Monday, October 16, 2017

Falvey Gives Twins A Leap In Year One

In looking back to some of the things I wrote about Derek Falvey and Thad Levine upon being hired last fall, I stumbled upon a piece that focused on Twins acquisitions. Namely, how well does Minnesota utilize the trade market, and does it work in their favor. You can read that piece here, but the conclusion was that Terry Ryan left plenty to be desired on that front. A year in, Falvey is providing reason for excitement.

Over the course of 2017, the Twins found themselves in a unique position and made a couple of swaps. Despite being positioned well above expectations, they found themselves fading at the deadline and moved some key players as sellers. As they rallied down the stretch and made the Wild Card game, the addition of young talent in the organization should only further the group as a whole in the future.

This season, Falvey sent Brandon Kintzler, John Ryan Murphy, and Huascar Ynoa out. The Ynoa move brought in Jaime Garcia for one start, prior to flipping him to the New York Yankees. The returns included strong prospects such as Zack Littell, Tyler Watson, and Gabriel Ynoa. A Triple-A, and big league ready, pitcher was included in Dietrich Enns, and Minnesota even nabbed some international bonus money. It's one thing to grade these deals on their own, but I think the more important note is what they as a whole say about Falvey.

First and foremost, the new front office was willing to go above and beyond to make sure the return benefitted them. In dealing for Jaime Garcia, the Twins gave up little in Ynoa because they were able to assume the bulk of the veteran starter's salary. They then essentially bought Littell from the Yankees by not sending any of Garcia's money with him. Falvey was able to orchestrate a set of moves that benefitted the organization in one of their greatest deficiencies (starting pitching) and the only cost was a monetary value.

The other standout for me was the acquisition of Gabriel Moya.
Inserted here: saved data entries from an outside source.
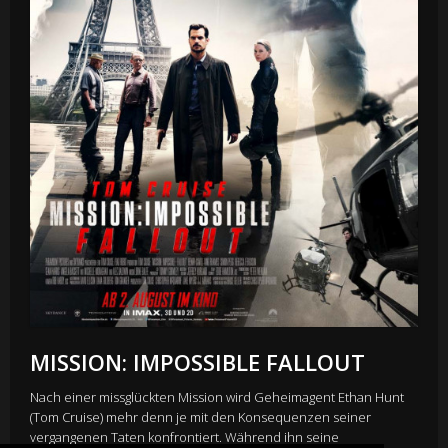
MISSION: IMPOSSIBLE FALLOUT
Nach einer missglückten Mission wird Geheimagent Ethan Hunt
(Tom Cruise) mehr denn je mit den Konsequenzen seiner
vergangenen Taten konfrontiert. Während ihn seine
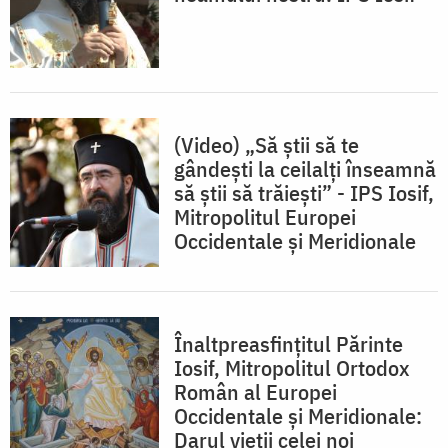
(Video) „Să știi să te
gândești la ceilalți înseamnă
să știi să trăiești” - IPS Iosif,
Mitropolitul Europei
Occidentale și Meridionale
Înaltpreasfințitul Părinte
Iosif, Mitropolitul Ortodox
Român al Europei
Occidentale și Meridionale:
Darul vieţii celei noi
Despite not being a flamethrower or an overpowering reliever, Moya's numbers at Double-A in 2017 were exceptional. John Ryan Murphy had no place in Minnesota, and had simply become a remnant of how bad the swap for Aaron Hicks really was. Falvey was able to acquire Moya, a player of value and need, in exchange for a guy that served no benefit to the organization going forward.

Heading into this offseason and beyond, it will be through adept trade acquisitions that Falvey and Levine can make their mark. While the Twins farm system isn't what it was, it is rich in certain areas, and that allows for the organization to use prospects as assets. There was a time that Terry Ryan either didn't part with those types of pieces, or you'd prefer he didn't in fear of the return. With the Twins positioned for a lengthened period of success, supplementing the big league roster is a must. That will come from both free agency as well as trades, and the gentlemen at the helm seem more than capable.
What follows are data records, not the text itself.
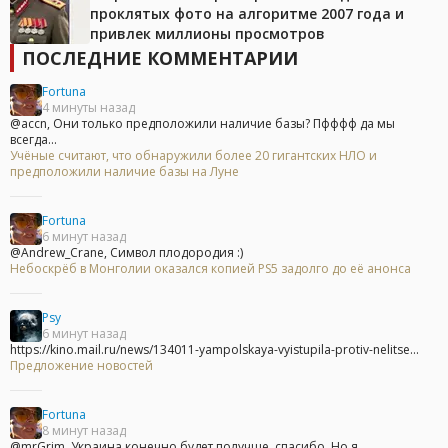
проклятых фото на алгоритме 2007 года и
привлек миллионы просмотров
ПОСЛЕДНИЕ КОММЕНТАРИИ
Fortuna
4 минуты назад
@accn, Они только предположили наличие базы? Пфффф да мы
всегда...
Учёные считают, что обнаружили более 20 гигантских НЛО и
предположили наличие базы на Луне
Fortuna
6 минут назад
@Andrew_Crane, Символ плодородия :)
Небоскрёб в Монголии оказался копией PS5 задолго до её анонса
Psy
6 минут назад
https://kino.mail.ru/news/134011-yampolskaya-vyistupila-protiv-nelitse...
Предложение новостей
Fortuna
8 минут назад
@mrGrim, Украина конечно будет получше, спасибо. Но я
If there's a name I'd watch out for over the winter, it's probably Nick Gordon. With Royce Lewis in the system, and Wander Javier blossoming, shortstop may be among Minnesota's best area on the farm. Gordon alone isn't going to command top tier pitching, but he could be packaged along with other pieces to help the Twins in a different way than simply debuting on the roster.

Given baseball being an uncapped sport, teams are allowed to spend to their heart's content. That means organizations like Minnesota, without a massive TV deal, will always find it hard to play in the upper echelon of bankroll. Knowing what internal assets you posses, and how to use them, is going to be huge for the organization moving forward. It's been a very small sample size thus far, but there's nothing to suggest a cause for concern here.